# Summing Uneven Chunks

I am trying to come up with an efficient way of summing uneven chunks of a tensor. The answer has the same size as the inputs, which include a data tensor and an index tensor. For example,

``````array = torch.Tensor([[0, 1, 2, 3, 4, 5, 6],
[7, 8, 9, 10, 11, 12, 13],
[14, 15, 16, 17, 18, 19, 20],
[21, 22, 23, 24, 25, 26, 27]])

index = torch.LongTensor([[0, 0, 1, 1, 1, 2, 2],
[0, 1, 1, 2, 2, 2, 2],
[0, 0, 0, 1, 1, 1, 2]])

# index can also be written as
# index = torch.LongTensor([2, 3, 2], [1, 2, 4], [3, 3, 2])

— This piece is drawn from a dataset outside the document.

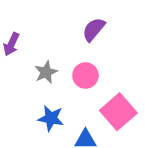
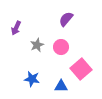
blue star: (51, 118) -> (32, 79), moved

answer = torch.Tensor([[1, 1, 9, 9, 9, 11, 11],
[7, 17, 17, 46, 46, 46, 46],
[66, 66, 66, 75, 75, 75, 27]])
``````

Here, every element in the first row of `x` is replaced by the sum of the chunk it belongs to, i.e. `answer = answer = answer = array[2:4].sum()`.

I tried to split up the data tensor and sum up each part, but copying the sum of each part to the answer is very slow if not parallelized, which is unavoidable because each part has different size. I’m thinking of constructing a block diagonal ByteTensor (of size 3 x 7 x 7 in this example) from the index tensor, so I can do batch matrix multiplication. Do you know if there’s an efficient way to write it? Thank you.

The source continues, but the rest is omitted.